TASK PROMPT: Every record below should appear in your answer, copied exactly.
╭─ RECORDS PROVIDED
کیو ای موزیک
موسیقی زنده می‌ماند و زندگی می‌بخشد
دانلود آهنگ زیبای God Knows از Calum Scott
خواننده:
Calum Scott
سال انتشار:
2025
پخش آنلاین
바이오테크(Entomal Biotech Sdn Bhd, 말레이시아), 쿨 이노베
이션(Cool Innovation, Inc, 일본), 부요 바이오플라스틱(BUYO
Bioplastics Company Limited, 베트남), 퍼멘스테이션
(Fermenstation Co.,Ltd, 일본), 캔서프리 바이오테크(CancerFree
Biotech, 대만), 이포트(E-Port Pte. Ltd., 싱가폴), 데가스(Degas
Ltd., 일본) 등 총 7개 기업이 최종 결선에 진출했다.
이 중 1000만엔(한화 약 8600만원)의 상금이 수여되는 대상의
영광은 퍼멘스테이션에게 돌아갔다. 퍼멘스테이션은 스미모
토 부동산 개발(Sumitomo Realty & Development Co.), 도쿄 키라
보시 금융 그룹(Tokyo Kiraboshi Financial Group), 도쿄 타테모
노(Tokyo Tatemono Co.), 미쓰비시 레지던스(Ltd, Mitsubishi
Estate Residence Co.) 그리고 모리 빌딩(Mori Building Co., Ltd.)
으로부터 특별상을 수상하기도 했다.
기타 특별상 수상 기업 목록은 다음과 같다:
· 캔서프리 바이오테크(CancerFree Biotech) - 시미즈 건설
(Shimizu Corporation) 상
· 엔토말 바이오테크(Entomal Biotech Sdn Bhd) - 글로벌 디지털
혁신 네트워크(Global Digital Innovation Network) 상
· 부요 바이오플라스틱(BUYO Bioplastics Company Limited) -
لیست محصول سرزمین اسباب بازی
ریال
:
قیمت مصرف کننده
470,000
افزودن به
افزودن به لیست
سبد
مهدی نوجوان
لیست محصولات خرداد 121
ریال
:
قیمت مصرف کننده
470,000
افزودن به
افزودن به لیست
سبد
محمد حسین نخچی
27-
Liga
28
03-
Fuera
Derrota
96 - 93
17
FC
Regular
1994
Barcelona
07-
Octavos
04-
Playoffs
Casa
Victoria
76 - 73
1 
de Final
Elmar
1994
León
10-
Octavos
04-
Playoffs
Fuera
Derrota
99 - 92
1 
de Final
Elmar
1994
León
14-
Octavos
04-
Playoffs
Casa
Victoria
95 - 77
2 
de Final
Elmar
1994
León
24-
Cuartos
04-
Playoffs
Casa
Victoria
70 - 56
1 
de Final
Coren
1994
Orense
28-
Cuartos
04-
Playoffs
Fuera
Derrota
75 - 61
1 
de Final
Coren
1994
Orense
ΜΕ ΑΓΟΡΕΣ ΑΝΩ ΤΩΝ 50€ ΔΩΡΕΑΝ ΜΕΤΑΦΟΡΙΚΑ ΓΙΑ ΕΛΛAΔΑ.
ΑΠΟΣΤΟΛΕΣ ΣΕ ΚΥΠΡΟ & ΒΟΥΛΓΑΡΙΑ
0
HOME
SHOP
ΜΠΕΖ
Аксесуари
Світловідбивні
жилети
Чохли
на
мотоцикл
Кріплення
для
╰─
SOLUTION:
کیو ای موزیک
موسیقی زنده می‌ماند و زندگی می‌بخشد
دانلود آهنگ زیبای God Knows از Calum Scott
خواننده:
Calum Scott
سال انتشار:
2025
پخش آنلاین
바이오테크(Entomal Biotech Sdn Bhd, 말레이시아), 쿨 이노베
이션(Cool Innovation, Inc, 일본), 부요 바이오플라스틱(BUYO
Bioplastics Company Limited, 베트남), 퍼멘스테이션
(Fermenstation Co.,Ltd, 일본), 캔서프리 바이오테크(CancerFree
Biotech, 대만), 이포트(E-Port Pte. Ltd., 싱가폴), 데가스(Degas
Ltd., 일본) 등 총 7개 기업이 최종 결선에 진출했다.
이 중 1000만엔(한화 약 8600만원)의 상금이 수여되는 대상의
영광은 퍼멘스테이션에게 돌아갔다. 퍼멘스테이션은 스미모
토 부동산 개발(Sumitomo Realty & Development Co.), 도쿄 키라
보시 금융 그룹(Tokyo Kiraboshi Financial Group), 도쿄 타테모
노(Tokyo Tatemono Co.), 미쓰비시 레지던스(Ltd, Mitsubishi
Estate Residence Co.) 그리고 모리 빌딩(Mori Building Co., Ltd.)
으로부터 특별상을 수상하기도 했다.
기타 특별상 수상 기업 목록은 다음과 같다:
· 캔서프리 바이오테크(CancerFree Biotech) - 시미즈 건설
(Shimizu Corporation) 상
· 엔토말 바이오테크(Entomal Biotech Sdn Bhd) - 글로벌 디지털
혁신 네트워크(Global Digital Innovation Network) 상
· 부요 바이오플라스틱(BUYO Bioplastics Company Limited) -
لیست محصول سرزمین اسباب بازی
ریال
:
قیمت مصرف کننده
470,000
افزودن به
افزودن به لیست
سبد
مهدی نوجوان
لیست محصولات خرداد 121
ریال
:
قیمت مصرف کننده
470,000
افزودن به
افزودن به لیست
سبد
محمد حسین نخچی
27-
Liga
28
03-
Fuera
Derrota
96 - 93
17
FC
Regular
1994
Barcelona
07-
Octavos
04-
Playoffs
Casa
Victoria
76 - 73
1 
de Final
Elmar
1994
León
10-
Octavos
04-
Playoffs
Fuera
Derrota
99 - 92
1 
de Final
Elmar
1994
León
14-
Octavos
04-
Playoffs
Casa
Victoria
95 - 77
2 
de Final
Elmar
1994
León
24-
Cuartos
04-
Playoffs
Casa
Victoria
70 - 56
1 
de Final
Coren
1994
Orense
28-
Cuartos
04-
Playoffs
Fuera
Derrota
75 - 61
1 
de Final
Coren
1994
Orense
ΜΕ ΑΓΟΡΕΣ ΑΝΩ ΤΩΝ 50€ ΔΩΡΕΑΝ ΜΕΤΑΦΟΡΙΚΑ ΓΙΑ ΕΛΛAΔΑ.
ΑΠΟΣΤΟΛΕΣ ΣΕ ΚΥΠΡΟ & ΒΟΥΛΓΑΡΙΑ
0
HOME
SHOP
ΜΠΕΖ
Аксесуари
Світловідбивні
жилети
Чохли
на
мотоцикл
Кріплення
для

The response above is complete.